The National Institute for Space Research (INPE) reported the loss of 3,988 square kilometers of vegetation between January and June.
Deforestation in the Brazilian Amazon reached a new record for the first half of the year, with the loss of 3,988 square kilometers of vegetation between January and June, according to satellite data released this Friday by the Brazilian News Agency.
According to the latest report from the National Institute for Space Research (INPE), which computes daily deforestation alerts, the accumulated semester exceeded the logging of the same period of all the years of the series, which began in 2016.
In addition, the impact on jungle areas is 80% greater than the average deforested area in the same period of 2018, reported INPE.
Likewise, burning had a maximum level in June for that month in 15 years and increased by 17.9% in the first semester compared to the same stage in 2021, according to measurements made by the Real Time Deforestation Detection System (Deter).

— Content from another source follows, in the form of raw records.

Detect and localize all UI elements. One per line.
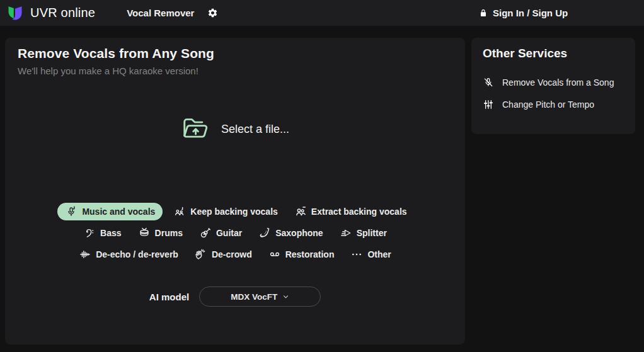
chevron-down-icon [282, 293, 289, 300]
uvr-logo-icon [6, 4, 24, 23]
mic-off-icon [483, 77, 494, 88]
chip-music-and-vocals[interactable]: Music and vocals [57, 203, 163, 220]
chip-label: Saxophone [275, 228, 323, 238]
ai-model-label: AI model [149, 292, 189, 302]
mic-music-icon [65, 205, 78, 218]
file-select-button[interactable]: Select a file... [5, 115, 465, 144]
signin-label: Sign In / Sign Up [493, 8, 568, 18]
signin-button[interactable]: Sign In / Sign Up [479, 0, 568, 26]
lock-icon [479, 9, 488, 18]
folder-upload-icon [181, 115, 210, 144]
chip-label: Splitter [357, 228, 387, 238]
people-minus-icon [294, 205, 307, 218]
ai-model-select[interactable]: MDX VocFT [199, 287, 321, 307]
clap-icon [195, 248, 207, 261]
chip-de-crowd[interactable]: De-crowd [189, 246, 258, 263]
service-remove-vocals-from-a-song[interactable]: Remove Vocals from a Song [483, 77, 614, 88]
other-services-panel: Other Services Remove Vocals from a Song… [471, 38, 635, 134]
people-note-icon [173, 205, 186, 218]
chip-other[interactable]: Other [345, 246, 396, 263]
chip-label: Extract backing vocals [311, 207, 407, 217]
services-list: Remove Vocals from a SongChange Pitch or… [483, 77, 614, 110]
drum-icon [138, 227, 151, 239]
chip-guitar[interactable]: Guitar [193, 224, 248, 242]
home-link[interactable]: UVR online [6, 4, 95, 23]
chip-label: Bass [100, 228, 121, 238]
chip-bass[interactable]: Bass [78, 224, 127, 242]
waveform-icon [79, 248, 91, 261]
page-subtitle: We'll help you make a HQ karaoke version… [18, 65, 198, 76]
chip-row: BassDrumsGuitarSaxophoneSplitter [5, 224, 465, 242]
chip-label: Drums [155, 228, 183, 238]
sliders-icon [483, 99, 494, 110]
chip-label: Keep backing vocals [190, 207, 278, 217]
ellipsis-icon [350, 248, 363, 261]
file-select-label: Select a file... [221, 123, 289, 136]
bass-clef-icon [83, 227, 96, 239]
chip-splitter[interactable]: Splitter [334, 224, 393, 242]
sidebar-title: Other Services [483, 47, 567, 60]
saxophone-icon [258, 227, 271, 239]
settings-gear-icon[interactable] [207, 8, 218, 18]
chip-de-echo-de-reverb[interactable]: De-echo / de-reverb [73, 246, 184, 263]
service-label: Change Pitch or Tempo [502, 99, 594, 110]
chip-extract-backing-vocals[interactable]: Extract backing vocals [289, 203, 413, 220]
chip-label: Other [367, 249, 391, 259]
guitar-icon [199, 227, 212, 239]
stem-chips: Music and vocalsKeep backing vocalsExtra… [5, 203, 465, 267]
header: UVR online Vocal Remover Sign In / Sign … [0, 0, 644, 26]
page-title: Remove Vocals from Any Song [18, 46, 214, 61]
chip-row: Music and vocalsKeep backing vocalsExtra… [5, 203, 465, 220]
ai-model-value: MDX VocFT [231, 292, 277, 302]
ai-model-row: AI model MDX VocFT [5, 287, 465, 307]
splitter-icon [340, 227, 352, 239]
chip-restoration[interactable]: Restoration [263, 246, 340, 263]
chip-drums[interactable]: Drums [132, 224, 188, 242]
chip-label: Guitar [216, 228, 242, 238]
chip-row: De-echo / de-reverbDe-crowdRestorationOt… [5, 246, 465, 263]
chip-saxophone[interactable]: Saxophone [253, 224, 328, 242]
chip-keep-backing-vocals[interactable]: Keep backing vocals [168, 203, 284, 220]
service-change-pitch-or-tempo[interactable]: Change Pitch or Tempo [483, 99, 614, 110]
vocal-remover-panel: Remove Vocals from Any Song We'll help y… [5, 38, 465, 344]
nav-item-vocal-remover[interactable]: Vocal Remover [127, 8, 194, 18]
chip-label: De-echo / de-reverb [96, 249, 178, 259]
chip-label: Restoration [285, 249, 335, 259]
brand-title: UVR online [30, 6, 95, 20]
tape-icon [268, 248, 281, 261]
chip-label: Music and vocals [82, 207, 155, 217]
chip-label: De-crowd [212, 249, 252, 259]
service-label: Remove Vocals from a Song [502, 77, 614, 88]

The agency in charge of satellite monitoring also revealed that more than half (51.6%) of deforestation in the Amazon in the first half of 2022 occurred on public land.
Bearing in mind the electoral year, the institution suggests that government plans begin to prioritize the conservation of this ‘lung’ of the planet.
Under the mandate of the pre President Jair Bolsonaro, started on January 1, 2019, the average annual deforestation in the Brazilian Amazon increased by 73% to 13,038 square kilometers last year, according to official figures.
The head of state himself pressed to open protected lands to agribusiness and mining, and is in favor of exploitation of natural resources in the area.